The Detroit Lions finished 5-11 this year. They are 21-59 over the past 5 seasons. They have four offensive players who were drafted in the top ten of the first round who have produced little or nothing. They have a clueless owner, and an in-over-his-head general manager. They don’t have a permanent head coach, and will soon be without a starting or backup quarterback.
Although it would seem that their options are limitless, the truth is the Lions have but one or two choices to make to solidify the direction, or misdirection, of the franchise for the next 5 seasons.

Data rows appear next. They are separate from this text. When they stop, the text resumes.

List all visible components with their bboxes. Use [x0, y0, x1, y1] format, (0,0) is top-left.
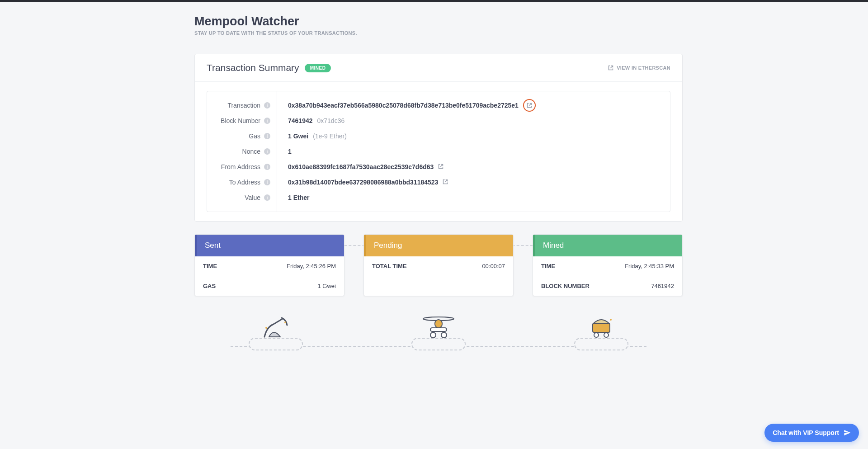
external-link-icon — [608, 65, 613, 71]
summary-values: 0x38a70b943eacf37eb566a5980c25078d68fb7d… — [277, 91, 670, 212]
mined-time-row: TIME Friday, 2:45:33 PM — [533, 256, 682, 276]
illustration-oval — [249, 338, 303, 350]
transaction-summary-card: Transaction Summary MINED VIEW IN ETHERS… — [194, 54, 683, 222]
status-row: Sent TIME Friday, 2:45:26 PM GAS 1 Gwei … — [194, 234, 683, 296]
page: Mempool Watcher STAY UP TO DATE WITH THE… — [194, 2, 683, 369]
info-icon[interactable]: i — [264, 179, 270, 185]
status-card-sent: Sent TIME Friday, 2:45:26 PM GAS 1 Gwei — [194, 234, 344, 296]
label-gas: Gasi — [213, 128, 270, 144]
svg-point-10 — [610, 319, 612, 321]
card-header-left: Transaction Summary MINED — [207, 62, 331, 73]
info-icon[interactable]: i — [264, 148, 270, 155]
svg-point-5 — [430, 332, 436, 338]
mined-block-value: 7461942 — [651, 283, 674, 289]
mined-time-label: TIME — [541, 263, 555, 269]
page-title: Mempool Watcher — [194, 14, 683, 28]
label-block-number: Block Numberi — [213, 113, 270, 128]
label-to: To Addressi — [213, 175, 270, 190]
status-card-pending: Pending TOTAL TIME 00:00:07 — [363, 234, 514, 296]
page-subtitle: STAY UP TO DATE WITH THE STATUS OF YOUR … — [194, 30, 683, 36]
minecart-icon — [585, 314, 617, 340]
info-icon[interactable]: i — [264, 102, 270, 109]
value-to: 0x31b98d14007bdee637298086988a0bbd311845… — [288, 175, 659, 190]
label-nonce: Noncei — [213, 144, 270, 159]
pickaxe-icon — [260, 314, 292, 340]
svg-point-8 — [594, 333, 599, 337]
value-block-number: 7461942 0x71dc36 — [288, 113, 659, 128]
value-from: 0x610ae88399fc1687fa7530aac28ec2539c7d6d… — [288, 159, 659, 175]
info-icon[interactable]: i — [264, 133, 270, 139]
value-gas: 1 Gwei (1e-9 Ether) — [288, 128, 659, 144]
drone-illustration — [411, 314, 466, 350]
sent-gas-row: GAS 1 Gwei — [195, 276, 344, 296]
card-header: Transaction Summary MINED VIEW IN ETHERS… — [195, 54, 682, 82]
chat-label: Chat with VIP Support — [773, 429, 839, 436]
sent-time-row: TIME Friday, 2:45:26 PM — [195, 256, 344, 276]
transaction-external-link-icon[interactable] — [523, 99, 536, 112]
view-in-etherscan-link[interactable]: VIEW IN ETHERSCAN — [608, 65, 670, 71]
drone-icon — [420, 314, 458, 340]
status-card-mined: Mined TIME Friday, 2:45:33 PM BLOCK NUMB… — [533, 234, 683, 296]
pickaxe-illustration — [249, 314, 303, 350]
illustration-oval — [411, 338, 466, 350]
label-transaction: Transactioni — [213, 98, 270, 113]
label-from: From Addressi — [213, 159, 270, 175]
sent-time-label: TIME — [203, 263, 217, 269]
pending-totaltime-label: TOTAL TIME — [372, 263, 407, 269]
mined-block-label: BLOCK NUMBER — [541, 283, 590, 289]
mined-block-row: BLOCK NUMBER 7461942 — [533, 276, 682, 296]
sent-gas-value: 1 Gwei — [318, 283, 336, 289]
svg-point-6 — [441, 332, 447, 338]
sent-gas-label: GAS — [203, 283, 216, 289]
value-transaction: 0x38a70b943eacf37eb566a5980c25078d68fb7d… — [288, 98, 659, 113]
svg-rect-7 — [593, 323, 610, 332]
info-icon[interactable]: i — [264, 194, 270, 201]
external-link-icon[interactable] — [443, 179, 448, 186]
value-value: 1 Ether — [288, 190, 659, 205]
illustration-oval — [574, 338, 628, 350]
svg-point-1 — [265, 327, 267, 329]
card-title: Transaction Summary — [207, 62, 299, 73]
info-icon[interactable]: i — [264, 118, 270, 124]
pending-totaltime-value: 00:00:07 — [482, 263, 505, 269]
minecart-illustration — [574, 314, 628, 350]
mined-time-value: Friday, 2:45:33 PM — [625, 263, 674, 269]
chat-support-button[interactable]: Chat with VIP Support — [764, 424, 859, 442]
svg-rect-4 — [430, 328, 447, 331]
etherscan-label: VIEW IN ETHERSCAN — [617, 65, 670, 71]
pending-totaltime-row: TOTAL TIME 00:00:07 — [364, 256, 513, 276]
sent-time-value: Friday, 2:45:26 PM — [287, 263, 336, 269]
info-icon[interactable]: i — [264, 164, 270, 170]
status-title-mined: Mined — [533, 235, 682, 256]
label-value: Valuei — [213, 190, 270, 205]
status-badge: MINED — [305, 64, 331, 72]
paper-plane-icon — [844, 429, 851, 436]
svg-point-0 — [284, 321, 286, 323]
svg-rect-3 — [435, 320, 442, 328]
summary-labels: Transactioni Block Numberi Gasi Noncei F… — [207, 91, 277, 212]
summary-box: Transactioni Block Numberi Gasi Noncei F… — [207, 91, 670, 212]
illustration-row — [194, 314, 683, 350]
page-wrap: Mempool Watcher STAY UP TO DATE WITH THE… — [95, 2, 782, 369]
external-link-icon[interactable] — [438, 163, 443, 170]
summary-body: Transactioni Block Numberi Gasi Noncei F… — [195, 82, 682, 221]
svg-point-9 — [604, 333, 609, 337]
value-nonce: 1 — [288, 144, 659, 159]
status-title-sent: Sent — [195, 235, 344, 256]
status-title-pending: Pending — [364, 235, 513, 256]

Despite the record, the fans’ protestations, and the obvious on the job training, the Lions ownership will continue to trust Matt Millen to run the organization. On paper, the Lions have talent. They have a speed and power running back in Kevin Jones. There’s talent, underachieving, at the wide receiver spots with high first round picks Charles Rogers, Roy Williams, and Mike Williams. The defense is anchored by a strong, young defensive line (pro bowler Shaun Rogers, and solid James Hall) and quality secondary play (pro bowler Dre’ Bly, up and coming Terrence Holt).
Their roster has a mix of talented youth and grizzled veterans (Dan Wilkinson, Damien Woody, Marcus Pollard) that allows the Lions an opportunity to be extremely competitive whether rebuilding or retooling. So, the number one question for Millen is whether to rebuild or retool.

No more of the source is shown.